(Records from a data source)
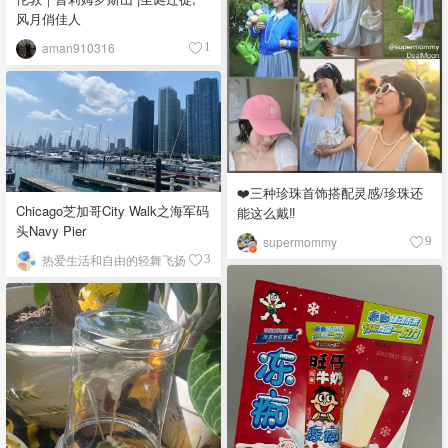
风月俏佳人
aman910316
1
❤️三种珍珠首饰搭配灵感/珍珠还
Chicago芝加哥City Walk之海军码
能这么戴‼️
头Navy Pier
supermommy
9
热爱生活和自由的轻舞飞扬
3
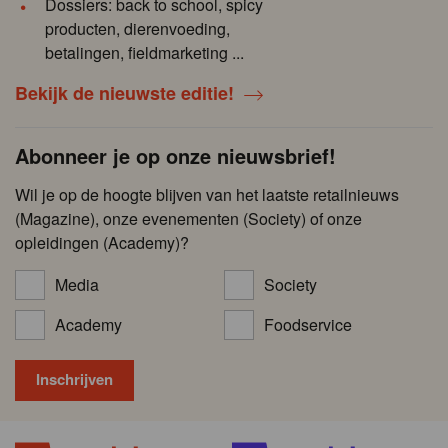
Dossiers: back to school, spicy
producten, dierenvoeding,
betalingen, fieldmarketing ...
Bekijk de nieuwste editie!
Abonneer je op onze nieuwsbrief!
Wil je op de hoogte blijven van het laatste retailnieuws
(Magazine), onze evenementen (Society) of onze
opleidingen (Academy)?
Media
Society
Academy
Foodservice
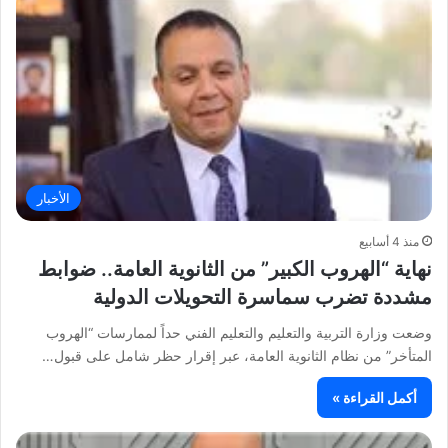
الأخبار
منذ 4 أسابيع
نهاية “الهروب الكبير” من الثانوية العامة.. ضوابط
مشددة تضرب سماسرة التحويلات الدولية
وضعت وزارة التربية والتعليم والتعليم الفني حداً لممارسات “الهروب
المتأخر” من نظام الثانوية العامة، عبر إقرار حظر شامل على قبول…
أكمل القراءة »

■ REQUIREMENT ■
Which lines above contain "الهروب"? Show each of them.

■ EXERCISE RESULT ■
نهاية “الهروب الكبير” من الثانوية العامة.. ضوابط
وضعت وزارة التربية والتعليم والتعليم الفني حداً لممارسات “الهروب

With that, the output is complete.